Sometimes fewer is better. Sometimes nothing means a lot. Sometimes, you don’t need to have a PowerPoint slide to go with each and every point in your presentation.
It’s easy for public speakers and business presenters to fall into that trap and you can find yourself wasting hours upon hours trying to find images and putting together needless slides when perhaps a few key slides are all your audience really needs. (Notice we said “your audience” because they are who really matters in content decisions.)
Great Slides Add Value
Good slides support and enhance your points. Great slides add value. If you need a chart, a graph or an image to explain or strengthen your point, then, by all means, use it. But what if all you really need is a graph and your other slides are really just filler?

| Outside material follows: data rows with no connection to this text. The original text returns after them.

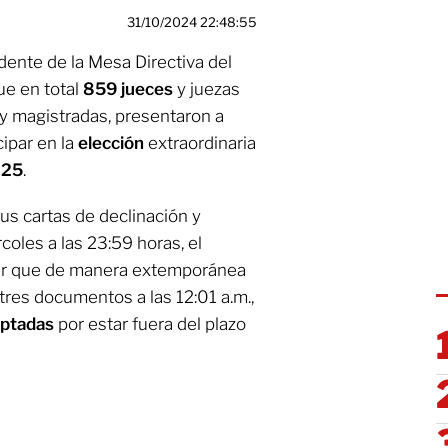
31/10/2024 22:48:55
dente de la Mesa Directiva del
ue en total
859 jueces
y juezas
y magistradas, presentaron a
cipar en la
elección
extraordinaria
025
.
sus cartas de declinación y
rcoles a las 23:59 horas, el
er que de manera extemporánea
 tres documentos a las 12:01 a.m.,
ceptadas
por estar fuera del plazo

Consider this solution: Sandwich the slide you actually want to show between two blank slides. Here’s how: Create a slide with a solid black background. The solid color will keep the projection screen from being a distraction. Now insert the graph you actually need after your blank slide and then create another blank slide to go after the graph.
Here’s how this scenario might play out: You begin your presentation and quickly grab the attention of your audience. There is a blank slide on the screen but the audience probably doesn’t realize that the projector is even turned on. Your audience is focused on you and what you’re saying. You are the center of attention, not the slides. Then, you click your presentation remote and, viola, there is your graph. The graph stands out and makes your point clearer. The graph adds value. You then click the remote again to another blank slide and continue speaking. All eyes are on you. Now, you’re ready for your big finish.
Of course, there are many situations when you’ll want a full slide deck complete with a title slide, numerous points, and final thoughts. As in all good design, the form should always follow the function. But always ask yourself these questions before settling on a slide strategy: Who is the star of this presentation, me or the slides? Am I running the slides or are they running me? What’s best for my audience?
The answers to those questions will help you to create a more powerful, more persuasive presentation.